In theory, Electric Cooperatives are service-based and not profit-based, and in it lies its limitation to spend heavily on capital expenditure — necessary for once rural areas transitioning into urban or industrial areas. 

Electric cooperatives are also often run by ex-politicians or inccompetent officials, driven by political ambition, who fail to prioritize service improvements, capital expenditure and skills upgrade. 

While the national government has started the competitive selection process (CSP) regime and WESM, and all ECs are implementing the two issues, there are still concerns about the technical capability of electric cooperatives to properly plan their demand. Coops are often over-contracting, exposing consumers to pay useless over-capacity fees, which makes rates even more expensive. 
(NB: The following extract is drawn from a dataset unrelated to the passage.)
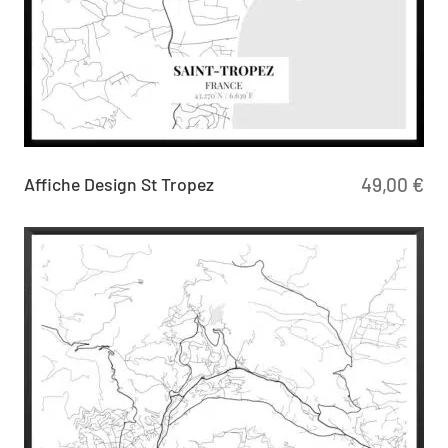
Affiche Design St Tropez
49,00
€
During the Round Table Discussion held last October 20, Rep. Sangcopan reminded consumers: “Gusto ko pong ipaalala sa publiko na nasa kanila ang tunay na power”. (The public owns the true power), alluding to the fact that ECS are essentially owned by its member-consumers. 

“You have in your hands the power to choose and vote for the members of the board who will in turn vote for the general manager. Vote for board members who will represent you and look after your own interest as consumers,” said Rep. Sangcopan. 

Kuryente.Org believes that the House Committee on Energy and President Rodrigo Duterte should urgently look into the problems plaguing electric cooperatives across the country by consolidating all coop-related House Resolutions (e.g. HR 1779, HR 1766, HR 2206) and embark on a massive legislative investigation, and champion for better electric cooperatives across the country. 

Coming into the end of his term, we hope President Duterte chooses to impart as his legacy in the energy sector the improvement of rural electrification, starting with the electric cooperatives. 

Electricity has been recognized as an indispensable commodity thus we need to mobilize all efforts in pushing for a better and more reliable energy sector for all.